Unlike earlier, when market credit was often offered based on trading experiences, the focus is now on obtaining details of buyers or borrowers so as to ensure timely repayments.
Businesses are also taking payment delays seriously.
Buyers too have become conscious about their own creditworthiness and are "more transparent" and willing to part with the information about their finances to interested parties.
"Companies these days are now placing high importance on credit management. They are looking at how they will get paid for the goods and services they are providing and assessing customers that they offer credit to. In this market credit was offered based on trading experience, volume of sales and whether the business was established in the market and it was not very often that firms sought financial statements. The scenario has changed and firms are much more conscious of getting their credit risk managed. We are now being increasingly asked to review and monitor risks on behalf of our clients," Mahan Bolourchi, Head of Risk Management, GCC Countries, Euler Hermes, told Emirates Business.
Credit risk management, which aims to minimise credit related risks for companies and financial institutions, has now become a major focus area of not just large enterprises but also medium and small firms. Industry sources say that almost 40 per cent of assets of a business, on an average, are in the form of trade receivables in this region, that they seek to protect through efficient credit risk management.
Firms are resorting to measures like credit insurance so as to ward off risks pertaining to credit.
"Every one is looking to satisfy shareholders, positive cash flows, combined with prudent investment, healthy growth and to control the cost is absolutely essential," said Anil Berry, Regional Manager at Euler Hermes.
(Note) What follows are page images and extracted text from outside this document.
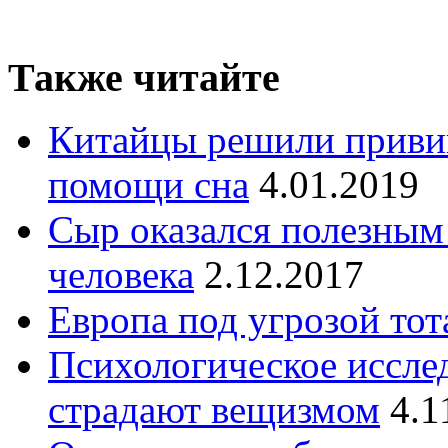
Также читайте
Китайцы решили приви
помощи сна
4.01.2019
Сыр оказался полезным
человека
2.12.2017
Европа под угрозой то
Психологическое иссле
страдают вещизмом
4.1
"Credit is a business tool that should be used to increase sales, maximise customer loyalty, enter new markets and should not be offered where there is a risk of non-payment."
According to Berry, late payments were relatively acceptable during the boom days. In the present scenario, however, suppliers are not accepting long delays.
"Too often credit was provided without assessing the creditworthiness of the buyer. Many times companies wasted time and resources chasing repayments and taking legal action from customers who were not able to meet their obligations.
"As part of their credit management policy, we are increasingly seeing long established business in the region credit insuring their trade debts and outsourcing their credit checking to us. We advise them on who to offer credit to, we then insured this debt and assist with collection action in the event of non payment," Berry said.
However, professionals assert that risk management is not essentially the job of a specific department, a CFO or a CEO. "It is carried on at all levels and involves all those concerned with a transaction directly or indirectly," said Gillian McMeekin, Director of Risk Consulting at Horwath MAK.
The process of analysing credit worthiness of a buyer includes an analysis of financial statements and key ratios. Professional organisations obtain information from various sources including published reports and financial institutions. While analysing, ratios such as net worth, current and cash flow are looked into. Besides, regulatory requirements and lenders' risk appetite are the key considerations.
Not only are suppliers becoming more aware, buyers too are equally conscious of projecting the right image, which is critical for their business. "We are seeing higher transparency from the buyers. They are aware that if we have financial information and understanding of their business we will more likely be able to approve credit for their suppliers."